It was for this same principle that Socrates, a generation later, gave up his life. In his defense he told his jury why: “Perhaps someone may say, ‘But Socrates, can you not go off and live in exile, give up talking and be quiet?’ This is the very point on which it is hardest to persuade some of you, for if I say that this is exile to be disobeying the god and therefore that it is impossible to keep quiet, you will not believe me, but will say that I am ironical.”[149] Socrates believed that he had a divine commission to question and examine others, and that duty he must perform as the heroine in the tragedy must perform hers, cost him what it might.
The eternal problem of human suffering, the fact that pain and misfortune are not always the result of wrong doing, but that the innocent suffer while the guilty escape, was a matter with which Sophocles was much concerned. His predecessor Aeschylus had tried to show in opposition to experience that sin always preceded pain; and in Sophocles the doom of Creon and his house is due to the king’s proud resentment wherein he sinned against heaven’s law. But in the same play the heroine Antigone, who has obeyed the divine mandates, is forced to suffer a most pathetic fate. King Oedipus was not intentionally guilty, and the fate of the innocent queen Deianeira surpasses in pathos that of any other tragic heroine. She was impelled by the tender desire to recall the love of her faithless husband, and the poet acquits her of blame, “She erred, though she intended well.”[150] But none the less she involved both husband and herself in dreadful doom.

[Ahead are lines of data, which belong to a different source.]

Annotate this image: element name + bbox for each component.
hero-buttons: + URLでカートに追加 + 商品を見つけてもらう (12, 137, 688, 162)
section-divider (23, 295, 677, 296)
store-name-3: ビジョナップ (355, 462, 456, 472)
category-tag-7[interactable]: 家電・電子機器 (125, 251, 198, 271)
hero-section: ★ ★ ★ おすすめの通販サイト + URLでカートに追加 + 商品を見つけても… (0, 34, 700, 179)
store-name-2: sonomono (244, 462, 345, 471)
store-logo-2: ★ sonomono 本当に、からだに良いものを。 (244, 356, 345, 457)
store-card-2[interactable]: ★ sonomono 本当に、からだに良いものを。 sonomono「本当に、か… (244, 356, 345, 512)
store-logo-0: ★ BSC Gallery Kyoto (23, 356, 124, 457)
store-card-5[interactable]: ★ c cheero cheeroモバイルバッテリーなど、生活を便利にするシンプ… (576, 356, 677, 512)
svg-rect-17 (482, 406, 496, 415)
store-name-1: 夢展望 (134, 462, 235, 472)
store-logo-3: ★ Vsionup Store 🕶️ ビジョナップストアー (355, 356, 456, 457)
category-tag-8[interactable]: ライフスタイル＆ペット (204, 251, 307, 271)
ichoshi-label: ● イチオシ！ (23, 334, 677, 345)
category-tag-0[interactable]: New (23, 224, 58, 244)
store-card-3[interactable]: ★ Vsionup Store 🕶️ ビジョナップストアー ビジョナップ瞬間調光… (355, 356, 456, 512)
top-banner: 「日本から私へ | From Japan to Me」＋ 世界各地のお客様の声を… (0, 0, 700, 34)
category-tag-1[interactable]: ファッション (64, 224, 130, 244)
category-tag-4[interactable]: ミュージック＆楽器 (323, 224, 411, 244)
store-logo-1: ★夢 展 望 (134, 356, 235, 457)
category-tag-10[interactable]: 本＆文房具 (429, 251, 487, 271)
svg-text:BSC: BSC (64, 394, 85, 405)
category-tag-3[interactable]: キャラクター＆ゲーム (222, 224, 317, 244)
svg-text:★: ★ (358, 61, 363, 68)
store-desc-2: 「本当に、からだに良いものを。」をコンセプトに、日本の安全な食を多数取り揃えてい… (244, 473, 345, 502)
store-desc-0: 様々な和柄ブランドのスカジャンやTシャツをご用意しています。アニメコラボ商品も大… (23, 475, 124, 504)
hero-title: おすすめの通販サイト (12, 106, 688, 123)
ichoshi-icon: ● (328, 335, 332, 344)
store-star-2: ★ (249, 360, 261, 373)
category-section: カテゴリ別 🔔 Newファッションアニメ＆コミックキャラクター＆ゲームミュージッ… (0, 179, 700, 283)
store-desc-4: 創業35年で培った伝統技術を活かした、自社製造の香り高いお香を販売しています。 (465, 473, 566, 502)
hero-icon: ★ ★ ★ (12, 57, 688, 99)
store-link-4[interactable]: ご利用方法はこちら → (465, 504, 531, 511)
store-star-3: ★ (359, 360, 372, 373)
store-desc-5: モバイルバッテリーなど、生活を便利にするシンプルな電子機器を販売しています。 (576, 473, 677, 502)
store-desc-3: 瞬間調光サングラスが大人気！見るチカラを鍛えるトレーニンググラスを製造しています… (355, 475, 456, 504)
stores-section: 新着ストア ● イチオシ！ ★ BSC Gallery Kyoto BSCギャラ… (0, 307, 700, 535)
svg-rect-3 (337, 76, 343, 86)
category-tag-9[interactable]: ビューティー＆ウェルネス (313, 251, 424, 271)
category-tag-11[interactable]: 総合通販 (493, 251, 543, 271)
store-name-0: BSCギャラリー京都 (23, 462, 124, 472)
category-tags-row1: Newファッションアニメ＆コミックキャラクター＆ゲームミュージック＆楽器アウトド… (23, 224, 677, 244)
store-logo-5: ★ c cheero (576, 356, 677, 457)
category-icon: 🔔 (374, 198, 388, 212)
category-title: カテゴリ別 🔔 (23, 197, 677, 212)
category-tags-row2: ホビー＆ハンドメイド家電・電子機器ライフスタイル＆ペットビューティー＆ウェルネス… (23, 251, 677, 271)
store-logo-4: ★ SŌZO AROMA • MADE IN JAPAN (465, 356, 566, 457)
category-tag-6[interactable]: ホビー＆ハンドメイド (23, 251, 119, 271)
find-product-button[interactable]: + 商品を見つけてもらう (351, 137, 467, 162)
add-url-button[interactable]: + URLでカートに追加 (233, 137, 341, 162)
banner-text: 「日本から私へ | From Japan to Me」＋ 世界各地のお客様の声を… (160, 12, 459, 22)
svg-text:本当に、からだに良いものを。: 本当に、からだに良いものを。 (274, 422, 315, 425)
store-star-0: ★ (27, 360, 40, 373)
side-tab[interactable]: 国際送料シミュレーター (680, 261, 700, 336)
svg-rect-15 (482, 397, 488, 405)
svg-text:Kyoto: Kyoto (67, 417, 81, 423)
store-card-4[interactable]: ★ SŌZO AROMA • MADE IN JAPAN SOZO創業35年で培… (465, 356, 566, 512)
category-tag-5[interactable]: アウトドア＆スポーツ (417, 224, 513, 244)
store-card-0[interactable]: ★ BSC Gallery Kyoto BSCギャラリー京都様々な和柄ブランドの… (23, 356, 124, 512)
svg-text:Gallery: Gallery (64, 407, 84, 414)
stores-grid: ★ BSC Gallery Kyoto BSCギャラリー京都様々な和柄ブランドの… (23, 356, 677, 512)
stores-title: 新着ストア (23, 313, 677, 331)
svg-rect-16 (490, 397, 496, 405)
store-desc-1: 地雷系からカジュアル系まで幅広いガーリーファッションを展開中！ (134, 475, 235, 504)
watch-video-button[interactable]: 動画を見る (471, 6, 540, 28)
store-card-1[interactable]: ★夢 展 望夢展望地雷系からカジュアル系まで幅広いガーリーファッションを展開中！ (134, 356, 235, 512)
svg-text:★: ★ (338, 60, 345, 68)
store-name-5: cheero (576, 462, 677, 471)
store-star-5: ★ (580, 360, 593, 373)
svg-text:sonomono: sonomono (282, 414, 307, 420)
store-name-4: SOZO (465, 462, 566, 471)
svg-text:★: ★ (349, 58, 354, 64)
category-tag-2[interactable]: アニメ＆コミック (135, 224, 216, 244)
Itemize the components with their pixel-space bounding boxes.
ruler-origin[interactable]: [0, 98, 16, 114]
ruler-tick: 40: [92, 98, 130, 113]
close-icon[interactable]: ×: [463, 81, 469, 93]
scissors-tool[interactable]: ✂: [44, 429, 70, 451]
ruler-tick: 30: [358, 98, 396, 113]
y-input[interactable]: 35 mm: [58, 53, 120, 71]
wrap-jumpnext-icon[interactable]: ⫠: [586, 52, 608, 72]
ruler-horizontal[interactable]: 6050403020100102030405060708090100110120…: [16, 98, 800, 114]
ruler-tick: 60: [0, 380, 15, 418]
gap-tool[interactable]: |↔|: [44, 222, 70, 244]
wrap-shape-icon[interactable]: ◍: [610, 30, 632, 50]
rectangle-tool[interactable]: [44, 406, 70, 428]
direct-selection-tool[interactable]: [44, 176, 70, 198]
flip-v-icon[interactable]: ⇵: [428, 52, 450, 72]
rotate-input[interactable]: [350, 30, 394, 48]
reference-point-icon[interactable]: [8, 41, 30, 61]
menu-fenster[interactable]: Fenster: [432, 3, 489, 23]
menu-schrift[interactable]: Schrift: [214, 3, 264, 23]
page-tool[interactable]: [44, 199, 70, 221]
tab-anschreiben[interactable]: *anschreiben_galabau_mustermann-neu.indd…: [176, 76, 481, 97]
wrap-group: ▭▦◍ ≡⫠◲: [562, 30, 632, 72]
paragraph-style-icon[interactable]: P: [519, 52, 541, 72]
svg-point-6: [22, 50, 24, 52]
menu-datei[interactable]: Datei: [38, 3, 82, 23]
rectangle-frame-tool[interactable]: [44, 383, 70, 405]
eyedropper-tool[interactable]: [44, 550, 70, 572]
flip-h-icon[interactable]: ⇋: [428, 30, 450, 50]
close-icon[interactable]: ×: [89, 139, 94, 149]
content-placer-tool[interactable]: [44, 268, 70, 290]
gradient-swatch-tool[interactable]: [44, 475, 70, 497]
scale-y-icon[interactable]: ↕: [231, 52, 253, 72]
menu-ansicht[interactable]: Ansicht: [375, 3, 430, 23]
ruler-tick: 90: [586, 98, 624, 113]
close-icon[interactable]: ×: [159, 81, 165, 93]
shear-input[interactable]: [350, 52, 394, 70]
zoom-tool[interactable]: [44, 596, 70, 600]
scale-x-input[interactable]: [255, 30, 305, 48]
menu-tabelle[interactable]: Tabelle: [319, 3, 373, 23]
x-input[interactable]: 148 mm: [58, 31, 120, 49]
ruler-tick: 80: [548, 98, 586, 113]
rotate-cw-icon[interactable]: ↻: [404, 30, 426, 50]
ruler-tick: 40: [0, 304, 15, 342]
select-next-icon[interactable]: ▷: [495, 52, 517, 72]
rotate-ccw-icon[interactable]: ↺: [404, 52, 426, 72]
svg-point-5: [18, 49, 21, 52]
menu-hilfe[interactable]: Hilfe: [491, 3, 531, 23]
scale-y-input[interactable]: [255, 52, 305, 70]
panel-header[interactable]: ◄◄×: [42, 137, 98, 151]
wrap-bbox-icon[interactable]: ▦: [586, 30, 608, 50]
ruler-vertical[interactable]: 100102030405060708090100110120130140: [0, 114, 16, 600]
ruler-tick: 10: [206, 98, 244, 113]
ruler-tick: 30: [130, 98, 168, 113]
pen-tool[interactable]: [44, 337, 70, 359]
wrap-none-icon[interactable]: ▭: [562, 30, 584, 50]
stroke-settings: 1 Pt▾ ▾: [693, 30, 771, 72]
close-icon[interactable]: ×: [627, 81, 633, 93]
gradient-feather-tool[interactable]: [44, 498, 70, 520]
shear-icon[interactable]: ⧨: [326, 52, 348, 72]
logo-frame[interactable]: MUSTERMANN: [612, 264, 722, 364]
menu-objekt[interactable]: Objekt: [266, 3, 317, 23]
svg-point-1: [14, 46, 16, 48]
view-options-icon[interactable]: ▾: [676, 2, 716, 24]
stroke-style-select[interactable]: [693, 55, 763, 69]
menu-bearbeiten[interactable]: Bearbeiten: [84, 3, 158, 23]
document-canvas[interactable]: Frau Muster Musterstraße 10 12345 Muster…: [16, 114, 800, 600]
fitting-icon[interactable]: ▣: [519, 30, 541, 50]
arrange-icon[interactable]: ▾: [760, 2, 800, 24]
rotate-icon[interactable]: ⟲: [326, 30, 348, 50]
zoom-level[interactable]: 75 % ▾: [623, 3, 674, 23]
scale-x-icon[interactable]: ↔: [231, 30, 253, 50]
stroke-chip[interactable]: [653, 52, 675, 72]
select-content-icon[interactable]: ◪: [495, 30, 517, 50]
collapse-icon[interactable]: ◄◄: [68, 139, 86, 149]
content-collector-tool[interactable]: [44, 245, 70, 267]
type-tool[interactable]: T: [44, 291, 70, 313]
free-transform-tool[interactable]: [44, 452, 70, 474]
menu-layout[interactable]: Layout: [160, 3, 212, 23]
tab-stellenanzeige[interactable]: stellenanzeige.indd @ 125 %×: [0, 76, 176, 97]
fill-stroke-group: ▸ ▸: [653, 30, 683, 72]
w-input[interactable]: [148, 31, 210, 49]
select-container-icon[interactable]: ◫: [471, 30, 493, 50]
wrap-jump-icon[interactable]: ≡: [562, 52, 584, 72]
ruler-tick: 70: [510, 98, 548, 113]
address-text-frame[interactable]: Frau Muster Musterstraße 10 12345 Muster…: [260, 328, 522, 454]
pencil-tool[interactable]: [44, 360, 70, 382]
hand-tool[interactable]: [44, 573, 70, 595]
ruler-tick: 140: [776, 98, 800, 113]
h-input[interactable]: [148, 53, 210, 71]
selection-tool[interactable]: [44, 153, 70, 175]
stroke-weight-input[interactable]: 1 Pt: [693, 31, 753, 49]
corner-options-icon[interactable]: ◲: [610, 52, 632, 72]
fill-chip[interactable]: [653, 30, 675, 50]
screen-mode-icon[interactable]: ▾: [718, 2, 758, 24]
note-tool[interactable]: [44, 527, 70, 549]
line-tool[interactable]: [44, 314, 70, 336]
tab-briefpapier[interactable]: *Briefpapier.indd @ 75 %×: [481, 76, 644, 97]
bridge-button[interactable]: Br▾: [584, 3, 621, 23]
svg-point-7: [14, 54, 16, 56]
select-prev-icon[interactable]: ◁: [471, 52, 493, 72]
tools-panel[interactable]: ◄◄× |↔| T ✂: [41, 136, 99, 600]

The tragic poet found his solution of this ancient perplexing problem only in the larger view, which regarded the individual as but a slight factor in the economy of the whole. At times suffering was regarded as a means of discipline: “The soul that has been bedded in misfortune sees many things.”[151] Thus through pain one learns and has his nature developed. Theseus, in the Oedipus Coloneus, offers a kindly welcome to the exile Oedipus and his daughters, for his own sufferings in exile have produced a spirit of kindliness and charity in him. Oedipus himself in the same play is unlike the headstrong king of the earlier tragedy; suffering and time have chastened and enlightened him, though they have not made him mild in spirit.
Sophocles also displays great sympathy with human weakness and suffering. This appears in his treatment of the character of Deianeira, and above all in the tender pathos with which he brings out the human longings of Antigone, who though she has nobly obeyed heaven’s unwritten law, yet shrinks from suffering and death and from the loss of all that youth promises. It is not surprising, therefore, that we find in Sophocles mercy emphasized as a divine attribute, and this quality in the gods held up as an example to men. On this Polynices makes his appeal to Oedipus:
But seeing that Zeus on his almighty throne Keeps Mercy in all he does to counsel him, Thou, too, my father, let her plead with thee![152]
The sentiment is not far from Portia’s plea:
It is enthroned in the hearts of kings, It is an attribute to God himself; And earthly power doth then show likest God’s When mercy seasons justice.
Sophocles’ sympathy for undeserved suffering, his understanding of the weakness of men, of their liability to error, and his faith in the gods, all led him to try to take the larger view of the ills of life, to which the philosopher Heraclitus had already given expression when he said that god does all things for the harmony of the whole; and that while men regard some things as right and others wrong, to god all things are fair and good and right. The individual is only a part of the great whole, and when human experiences are regarded sub specie aeternitatis, we shall find that that which seems evil is only permitted to make a just and harmonious unity. The poet tried to conceive of the life of man,
As a great whole, not analyzed to parts But each part having reference to all.
Looked at from this universal point of view the sufferings of Philoctetes, Antigone, Deianeira, and Oedipus are justified to men.